Any player that has had to deal with injuries can develop an even greater appreciation for the sport of baseball when they can’t play it for a time. Single-A Frederick right-hander Cody Sedlock had his last two seasons impacted by injury.
So being healthy and pitching so well this year, he said, is all the more meaningful.
“Absolutely,” Sedlock said in an interview on MASN’s “O’s Xtra.” “When something is taken away from you, it makes it so much sweeter when you are able to compete and get back to a point where you know you can pitch to the fullest of your ability. I wouldn’t trade the struggles for anything because I definitely appreciate the game so much more.”
Taken with the Orioles’ first round pick - No. 27 overall - in 2016 out of the University of Illinois, Sedlock threw well in limited innings that summer for short-season Single-A Aberdeen. But in 2017, he had right elbow and forearm issues and went 4-5 with a 5.90 ERA in 90 innings for Frederick. Last year, he pitched just 37 innings, dealing early in the season with a shoulder strain and later with thoracic outlet syndrome.

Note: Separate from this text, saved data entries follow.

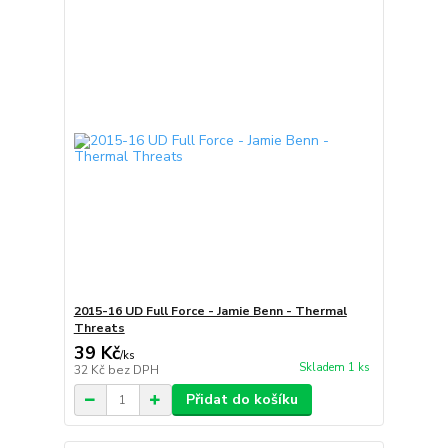
2015-16 UD Full Force - Jamie Benn - Thermal
Threats
39 Kč
/
ks
Skladem 1 ks
32 Kč
bez DPH
Přidat do košíku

An MRI showed no structural damage in his shoulder and he rehabbed to come back from thoracic outlet syndrome. He returned for a few games late last year, but his start to this season is showing he may finally be fully back and pitching like a top draft pick.
“It’s just been a lot of hard work and finally getting back to who I am as a pitcher,” he said. “To be healthy and go out there and approach every day as a new day. Take every game one start at a time. It’s been working so far and hopefully I can keep this going.”
In four starts for Frederick, he is 1-0 with a 2.49 ERA, allowing two, two, one and one run. Over 21 2/3 innings, Sedlock has given up 12 hits with nine walks, 20 strikeouts, an average against of .169 and a WHIP of 0.97. The OPS against him is .655. In his last start, he was touching 94 and 95 mph on the stadium radar gun.
“I think I’m getting back to a mindset where I’m going to throw my best weapon in any count, no matter what it is,” he said. “Been able to throw my off-speed in 2-1 counts, 3-1 counts and keep the hitters off-balance. And then come in hard with my fastball. You know, just a complete mix and to be able to throw all my off-speed pitches in any count that has been the biggest plus for me this season. Your fastball looks a lot harder when you can do that and hitters can’t time you up.”
Sedlock now throws his four-seam fastball much more than his two-seamer and his slider has been his most used secondary pitch. It was showing sharp break Sunday when he held Winston-Salem to one run over six innings on 80 pitches. His next start is set for Saturday.
So now the hope for Sedlock is that his injury-plagued last two seasons are behind him forever.
“I don’t have any concerns (about that anymore), but it’s one of those things that the moment where I tried to not get injured, I got injured. Once you take your foot off the gas a little bit, bad things start to happen,” he said. “So right now, I’m just pushing forward and trying to get the most out of my body and arm every day and it’s been working. I believe that is going to continue.”
As the rebuilding Orioles look to their farm, their fans have some pitching prospects to provide some hope for the future. They include the last three No. 1 picks in Sedlock, DL Hall and Grayson Rodriguez. Add to that list Zac Lowther, Michael Baumann, Keegan Akin, Hunter Harvey and Blaine Knight, to name just a few more. And then you can note that Bruce Zimmermann and Alex Wells are pitching well at Double-A. Ofelky Peralta has an 0.89 ERA at Single-A Delmarva and Gary Fenter is at 2.04.
Sedlock wants to be part of a wave of pitchers on the farm that charge their way to Baltimore.
“Absolutely, we want that. The confidence in the process right now with the new front office and coaches has been unbelievable,” Sedlock said. “To know that any job is up for grabs and that there is always opportunity for advancement, that brings a good attitude to the clubhouse. If we perform, we have an opportunity to move up. It’s been great so far and I’m looking forward to seeing what we all can do in the future.”